“Your passwords aren’t strong enough!”
“You have to change your password every 90 days!”
“The best passwords are a combination of letters, numbers, punctuation, a hieroglyphic symbol, your great-grandmother’s neighbor’s maiden name, your dad’s favorite color and the sum of pi plus google.”
Have you ever felt that you’re constantly being bombarded with the news that your passwords aren’t good enough, and that you aren’t managing them right or doing enough to protect your sensitive data? You keep hearing that you need to make sure your passwords are complex, but you aren’t supposed to re-use them — or write them down.
Considering that the average person has about 25 different accounts that require a password, and access an average of eight of those accounts each day, it’s become impossible for most people to not only create an adequate number of passwords, but also retain those passwords — and then start the process all over again when they are prompted to change their password.
So we don’t. Very few people actually follow “best practice” when it comes to passwords We use the same passwords over and over, use “weak” passwords and write them down to remember them. We don’t change them unless absolutely necessary.
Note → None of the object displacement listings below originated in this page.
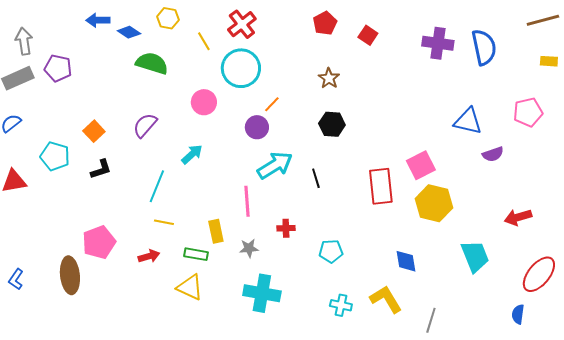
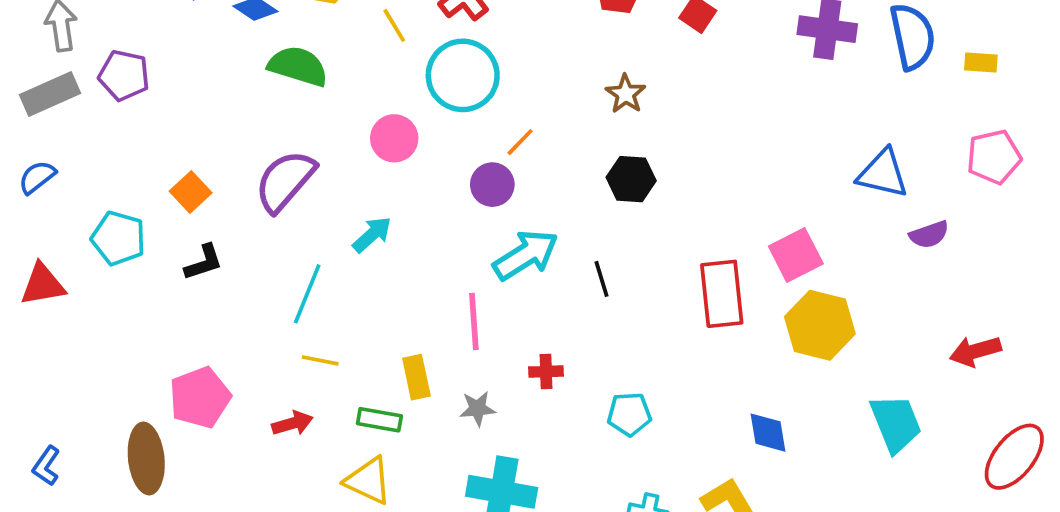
yellow rectangle: (549, 61) -> (981, 62), moved
purple semicircle: (145, 125) -> (285, 181), size x1.4

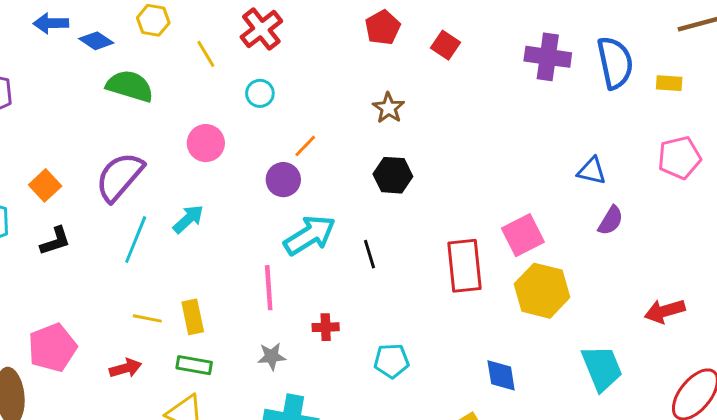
cyan circle: (463, 75) -> (260, 93), size x0.5
blue triangle: (883, 173) -> (592, 171), size x0.7
purple semicircle: (929, 235) -> (611, 221), moved, turned -40
cyan line: (307, 294) -> (136, 240), moved
yellow rectangle: (416, 377) -> (193, 317), moved

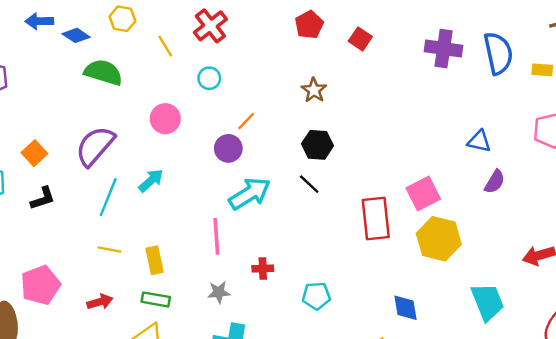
black line: (370, 254) -> (309, 184), moved, turned -30
yellow line: (147, 318) -> (109, 249), moved

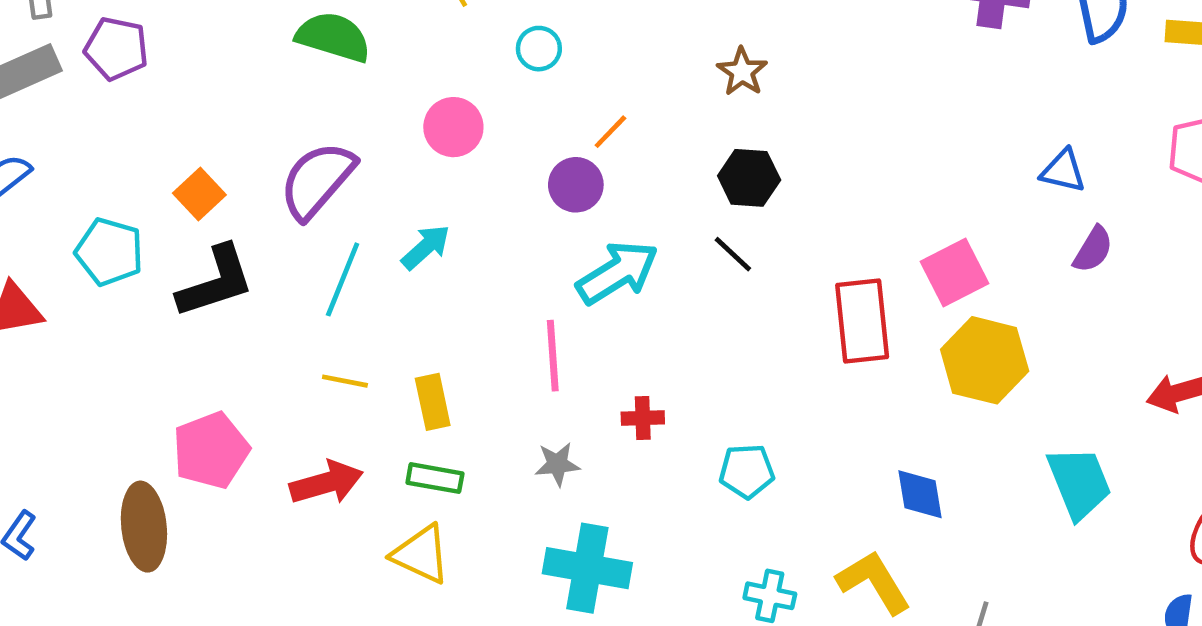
black L-shape: (43, 198) -> (216, 282), size x1.6
red arrow: (100, 302) -> (326, 483), size x1.4

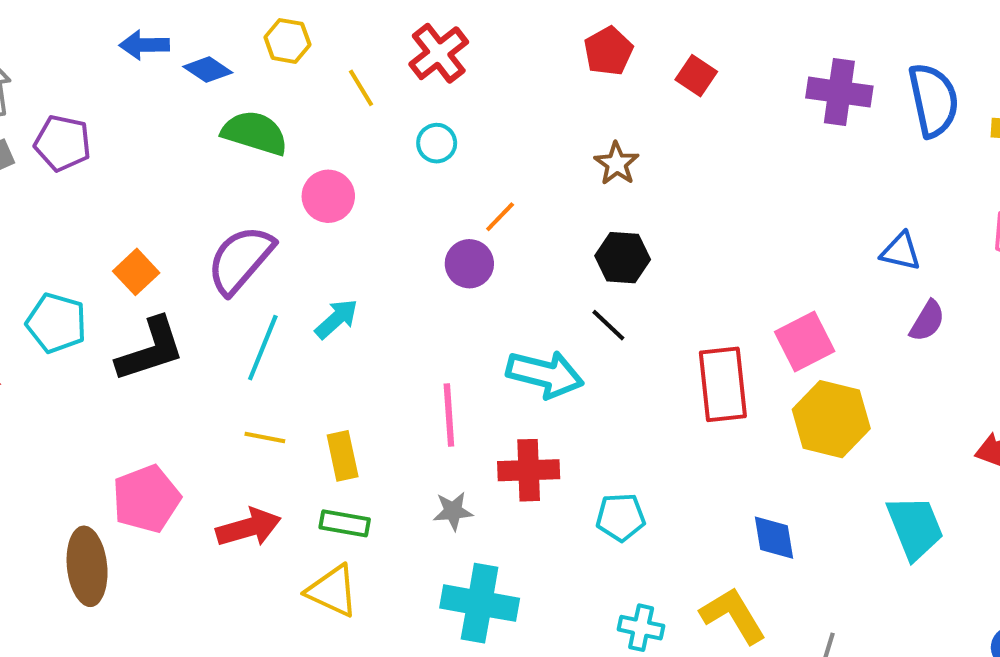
pink circle: (453, 127) -> (328, 196), moved
cyan arrow: (617, 273) -> (545, 374), moved, turned 46
red cross: (643, 418) -> (529, 470), size x1.6

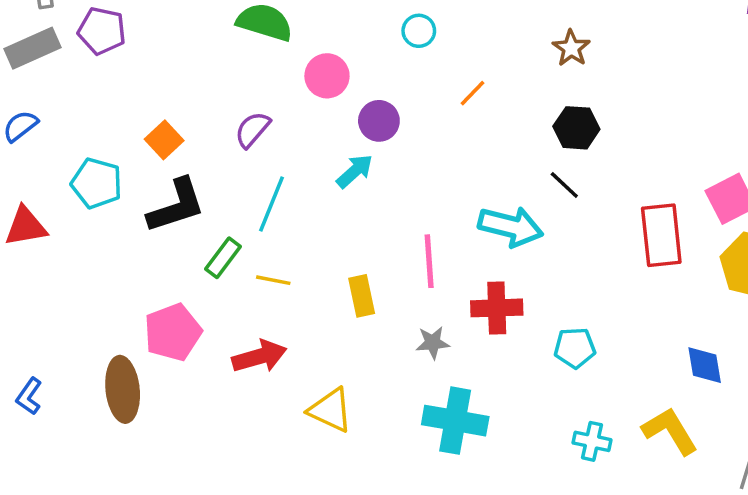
purple semicircle: (240, 260) -> (253, 130), size x0.6
purple circle: (469, 264) -> (379, 121), moved
cyan arrow: (336, 319) -> (355, 171), moved
yellow rectangle: (343, 456) -> (362, 296), moved
green rectangle: (345, 523) -> (223, 258), moved, turned -63

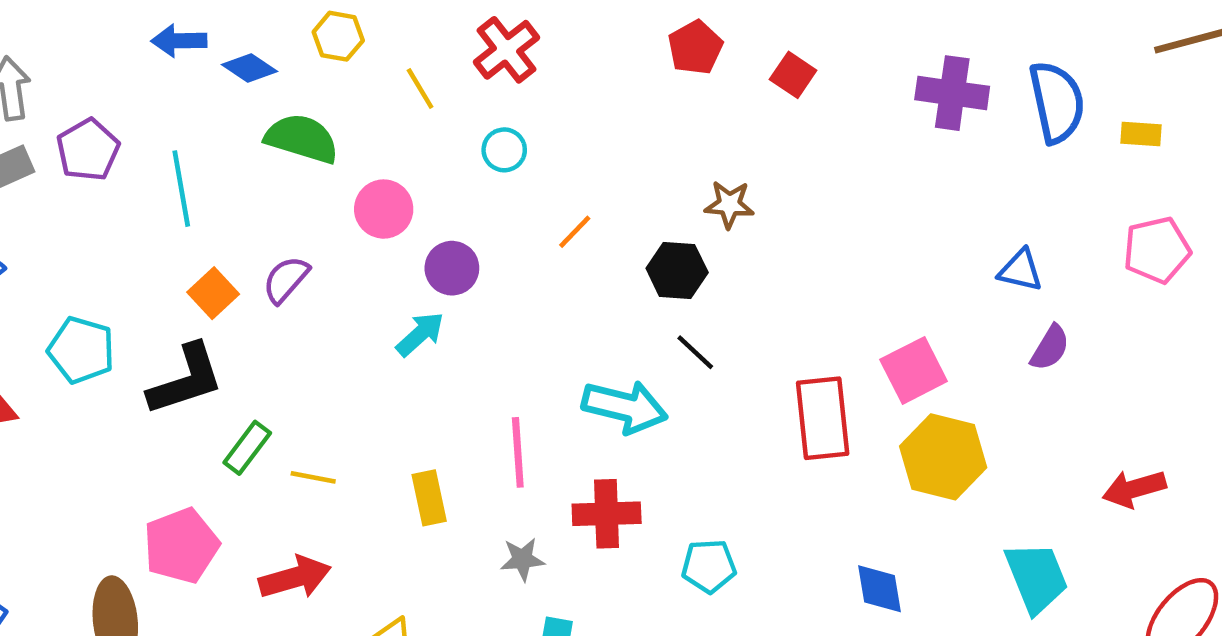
purple pentagon: (102, 31) -> (88, 150), turned 30
brown star: (571, 48) -> (729, 204), moved, turned -30
black hexagon: (576, 128) -> (677, 270), moved
orange square: (164, 140) -> (213, 293), moved
cyan line: (272, 204) -> (181, 189), moved, turned -32

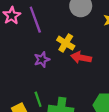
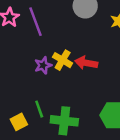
yellow cross: (66, 43) -> (63, 60), moved

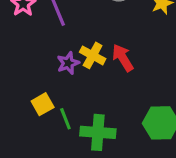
red arrow: (86, 63) -> (123, 58), turned 50
yellow square: (19, 122) -> (43, 104), moved

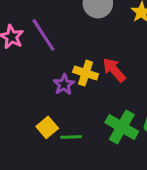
green line: (65, 119) -> (71, 137), turned -60
green cross: (98, 132) -> (122, 127), moved, turned 36

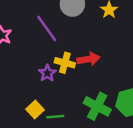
purple line: (43, 35) -> (47, 29), moved
red arrow: (114, 70) -> (89, 59), turned 125

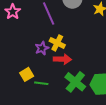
red arrow: (89, 59) -> (62, 59), moved

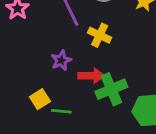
yellow cross: (57, 43) -> (100, 35), moved
green cross: (75, 82) -> (111, 89), moved, turned 30

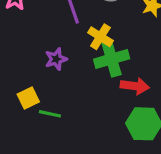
red arrow: (91, 76) -> (135, 86), moved
green cross: (111, 89) -> (112, 59), moved

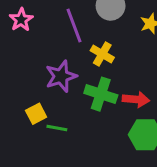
purple star: (56, 59) -> (61, 76), size x1.5
green cross: (112, 59) -> (101, 94), moved, turned 36

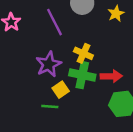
yellow cross: (102, 54) -> (83, 53), moved
yellow square: (36, 114) -> (61, 90), moved

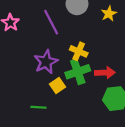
green cross: (82, 75) -> (78, 72), turned -30
green line: (50, 106) -> (38, 107), moved

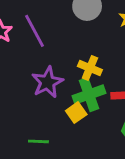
purple line: (51, 22) -> (34, 31), moved
yellow square: (57, 86) -> (76, 113), moved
And according to a new report from Microsoft, that might be okay.
Heartbleed and the Password Problem
Back in May 2014, the revelation of the Heartbleed bug had everyone scrambling to change all of their vital credentials. A glitch in the code that secured websites by encrypting data, Heartbleed potentially exposed millions of login credentials for major websites to hackers, who could then take that information to steal personal information, including financial data. As a result, everyone was encouraged to change their passwords on many sites, following the best practices for creating passwords.
However, Microsoft’s report suggests that all of the frenzy over creating secure, uncrackable passwords has actually done more to compromise accounts than help it. They argue this for several reasons:
- Difficult passwords are hard to remember, meaning people may write them down — making them less secure.
- Difficult passwords make it more likely that one will remain logged in to an account or save the password, leaving it vulnerable to hacking.
- Hackers aren’t generally interested in low-value targets, like news sites, which don’t contain any personal information.
- Forgetting passwords often requires a reset, which involves exposing more personal information.
The solution, they say, isn’t in more difficult passwords, but in better password management.
The More Important the Account, the Harder the Password
It’s important to note that Microsoft’s new password guidelines aren’t suggesting that everyone change their passwords to “abc123” or “password” and hope for the best. There are still hackers out there engaged in brute force attacks aimed at stealing login credentials, and more.
However, what this new research suggests is that we should prioritize our passwords, and save the unique, complex codes for the highest value accounts, i.e., bank accounts, credit cards and anything that contains a great deal of personal information, like email. Lower value targets, such as your subscription to a newsletter or an account that you aren’t storing payment information in, are fine with easier passwords — and it’s okay to re-use passwords as well.
Password managers are also a viable option for handling the dozens of passwords that most of us have to deal with daily. Not only does a manager store all of your credentials so that you only have to remember one password instead of 25, it can also help you generate random codes or gauge the strength of the ones you create yourself. If you opt to go the password manager route, be sure that your login password is the absolute strongest you can come up with, and that it’s something you can remember.
If you have to write it down, do so in such a way that it doesn’t immediately appear to be a password. One common trick for creating passwords is to use the first letter of each word in a sentence, such as “My cat Whiskers is 9 years old.” A password would then be McWi9yo, which is a fairly strong password. If you need a reminder, simply write down the sentence somewhere; that way, if it falls into the wrong hands, it’s not obviously a password.
As long as hackers are trying to steal login credentials and wreak havoc on our lives, there will be a need to secure our passwords. But for the time being, it’s okay to relax and focus on protecting your most valuable, and vulnerable, information — and you don’t need to learn hieroglyphics to do it.